Mimir / README.md
jdesiree's picture
Update README.md
b79a4e1 verified
---
title: Mimir
emoji: πŸ“š
colorFrom: indigo
colorTo: blue
sdk: gradio
sdk_version: 5.49.1
app_file: app.py
pinned: true
python_version: '3.10'
short_description: Advanced prompt engineering for educational AI systems.
thumbnail: >-
https://cdn-uploads.huggingface.co/production/uploads/68700e7552b74a1dcbb2a87e/Z7P8DJ57rc5P1ozA5gwp3.png
hardware: zero-gpu-dynamic
startup_duration_timeout: 30m
---
# Mimir: Educational AI Assistant
## Advanced Multi-Agent Architecture & Prompt Engineering Portfolio Project
### Project Overview
Mimir demonstrates enterprise-grade AI system design through a sophisticated multi-agent architecture applied to educational technology. The system showcases advanced prompt engineering, intelligent decision-making pipelines, and state-persistent conversation management. Unlike simple single-model implementations, Mimir employs **four specialized agent types** working in concert: a tool decision engine, four parallel routing agents for prompt selection, three preprocessing thinking agents for complex reasoning, and a unified response generator. This architecture prioritizes pedagogical effectiveness through dynamic context assembly, ensuring responses are tailored to each unique educational interaction.
***
### Technical Architecture
**Multi-Agent System:**
```
User Input β†’ Tool Decision Agent β†’ Routing Agents (4x) β†’ Thinking Agents (3x) β†’ Response Agent β†’ Output
↓ ↓ ↓ ↓
Llama-3.2-3B Llama-3.2-3B (shared) Llama-3.2-3B Llama-3.2-3B
```
**Core Technologies:**
* **Unified Model Architecture**: Llama-3.2-3B-Instruct (3.21B parameters) for all tasks - decision-making, reasoning, and response generation
* **Lazy Loading Strategy**: Model loads on first request and caches for subsequent calls (optimal for ZeroGPU)

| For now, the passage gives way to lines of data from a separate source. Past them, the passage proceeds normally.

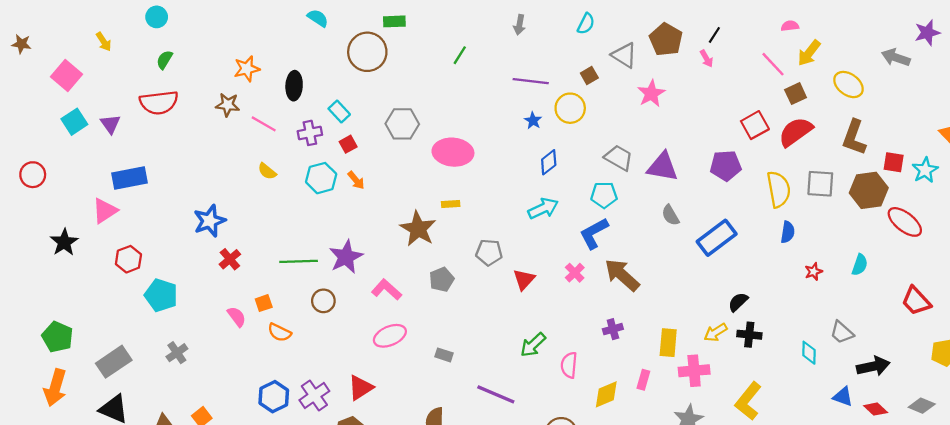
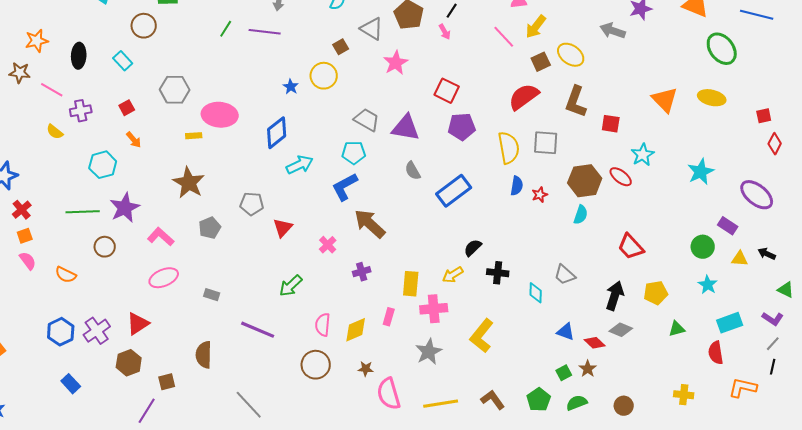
brown circle: (367, 52) -> (144, 26), size x0.7
purple line: (531, 81) -> (265, 32), moved
brown square: (796, 94) -> (541, 62), moved
cyan rectangle: (339, 112) -> (123, 61), moved
red square: (755, 125) -> (447, 91), moved, turned -35
purple cross: (310, 133) -> (81, 111), moved
blue diamond: (549, 162) -> (277, 133), moved, size x1.4
cyan star: (925, 170) -> (643, 155), moved
cyan hexagon: (321, 178) -> (103, 165), moved
brown hexagon: (869, 190) -> (585, 181), moved
yellow rectangle: (451, 204) -> (194, 136), moved
red ellipse: (905, 222) -> (621, 177), size x0.7
red star: (814, 272) -> (540, 195), moved
pink cross: (575, 273) -> (328, 245), moved
orange square: (264, 303) -> (25, 236), moved
black cross: (749, 335) -> (498, 273), moved
pink semicircle: (569, 365) -> (323, 325), moved
black arrow: (873, 366) -> (615, 296), moved, turned -60
gray diamond: (922, 406) -> (621, 330), moved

* **Custom Orchestration**: Hand-built agent coordination replacing traditional frameworks for precise control and optimization
* **State Management**: Thread-safe global state with dual persistence (SQLite + HuggingFace Datasets)
* **ZeroGPU Integration**: Dynamic GPU allocation with `@spaces.GPU` decorators for efficient resource usage
* **Gradio**: Multi-page interface (Chatbot + Analytics Dashboard)
* **Python**: Advanced backend with 4-bit quantization and streaming
**Key Frameworks & Libraries:**
* `transformers` & `accelerate` for model loading and inference optimization
* `bitsandbytes` for 4-bit NF4 quantization (75% memory reduction)
* `peft` for Parameter-Efficient Fine-Tuning support
* `spaces` for HuggingFace ZeroGPU integration
* `matplotlib` for dynamic visualization generation
* Custom state management system with SQLite and dataset backup
***
### Advanced Agent Architecture
#### Agent Pipeline Overview
The system processes each user interaction through a sophisticated four-stage pipeline, with each stage making intelligent decisions that shape the final response.
#### Stage 1: Tool Decision Agent
**Purpose**: Determines if visualization tools enhance learning
**Model**: Llama-3.2-3B-Instruct (4-bit NF4 quantized)
**Prompt Engineering**:
* Highly constrained binary decision prompt (YES/NO only)
* Explicit INCLUDE/EXCLUDE criteria for educational contexts
* Zero-shot classification with educational domain knowledge
**Decision Criteria**:
```
INCLUDE: Mathematical functions, data analysis, chart interpretation,
trend visualization, proportional relationships
EXCLUDE: Greetings, definitions, explanations without data
```
**Output**: Boolean flag activating `TOOL_USE_ENHANCEMENT` prompt segment
---
#### Stage 2: Prompt Routing Agents (4 Specialized Agents)
**Purpose**: Intelligent prompt segment selection through parallel analysis
**Model**: Shared Llama-3.2-3B-Instruct instance (memory efficient)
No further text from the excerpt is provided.